By Krissah Thompson
Washington Post Staff Writer
Thursday, December 10, 2009 10:28 AM
The Rev. Jesse Jackson has joined black lawmakers in their push to get the White House to do more to directly help African American communities disproportionately hurt by the nation's severe economic recession.
Jackson, who noted that he was not invited to President Obama's recent jobs summit, said he has requested a meeting with Treasury Secretary Timothy F. Geithner to talk about economic aid for depressed minority communities. No meeting has been set.
In recent days, Obama has pushed back at the idea that his administration should focus economic revitalization policies on specific ethnic and racial groups. In an interview with USA Today and the Detroit Free Press last week, the president said, "The most important thing I can do for the African American community is the same thing I can do for the American community, period, and that is get the economy going again and get people hiring again."
Press secretary Robert Gibbs also told reporters that the purpose of the jobs summit was to get "ideas from a whole host of people in the private sector -- people that run fairly large companies, like FedEx, Google; small business owners that -- the engine of our economy -- that do most of our hiring; financial experts; others that have ideas."
Still, Jackson said he was concerned that civil rights leaders were not in the mix.
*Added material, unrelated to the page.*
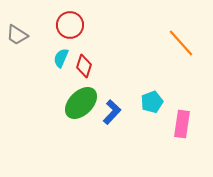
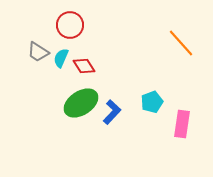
gray trapezoid: moved 21 px right, 17 px down
red diamond: rotated 50 degrees counterclockwise
green ellipse: rotated 12 degrees clockwise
He and some black lawmakers have begun to show impatience with the nation's first African American president, citing unemployment rates that have reached 20 percent for blacks in cities such as Detroit and Milwaukee.
Jackson's relationship with Obama remains tenuous. The civil rights leader refers to himself as a supporter of the president but was publicly critical of Obama several times last year. He and some other members of the old guard of civil rights leaders were not early backers of Obama's campaign and at times questioned whether Obama was ready to be elected or sufficiently concerned about issues facing the black community.
Obama, in turn, has tended to keep Jackson at arm's length and has not met with him since becoming president.
But since Obama took office, Jackson's criticism has largely been muted. The deep recession affecting some minority communities might be opening fissures, and Jackson's comments follow tough words from leaders of the Congressional Black Caucus, who have said in recent days that the White House needs to be pressured to do more for their constituents.
Jackson said he wants to discuss with administration officials both the bailout of the nation's banks and the economic stimulus. He criticized both as "watering the leaves but leaving the roots essentially dry."
"The banks were given a stimulus so much that they gave it back to the government," Jackson said. He also accused some banks of circumventing fair lending laws and the Community Reinvestment Act. Leaders at the Justice Department have said that enforcing civil rights and fair lending laws is a priority of the administration.
Jackson, who recently celebrated the 25th anniversary of his first run for the White House, said it is the right time for civil rights leaders to begin pushing Obama. "Our voices will create the sensitivity. That's the civil rights movement's role."